[Goal of the exercise]
Using the data that follows, say how many lines contain the word "לצורך", giving the number by itself.

________________________

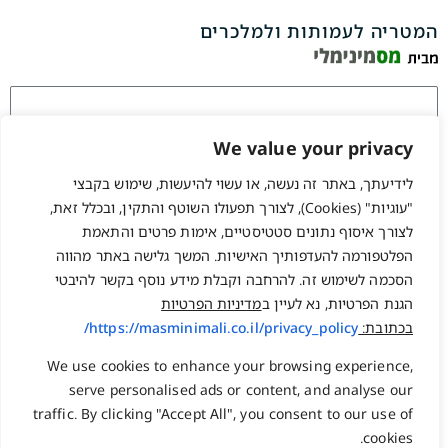
המטריה לעמותות ולמלכרים
We value your privacy
לידיעתך, באתר זה נעשה, או עשוי להיעשות, שימוש בקבצי
זכור אותי
"עוגיות" (Cookies), לצורך תפעולו השוטף והתקין, ובכלל זאת,
התחברות
לצורך איסוף נתונים סטטיסטיים, אימות פרטים והתאמת
שחזור סיסמה?
הפלטפורמה להעדפותיך האישיות. המשך גלישה באתר מהווה
הסכמה לשימוש זה. להרחבה וקבלת מידע נוסף בקשר להיבטי
הגנת הפרטיות, נא לעיין ב
מדיניות הפרטיות
המלאכה 17, בנימינה
משרד: 077-2231222
בכתובת:
https://masminimali.co.il/privacy_policy/
ת.ד. 1584 גבעת עדה 3780800
פקס : 03-5098131
info@npo.co.il
נייד : 058-7502227
We use cookies to enhance your browsing experience,
serve personalised ads or content, and analyse our
traffic. By clicking "Accept All", you consent to our use of
ראשי
שעות פעילות:
cookies.
ימים א-ה 08:30-17:30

________________________

[Reply]
2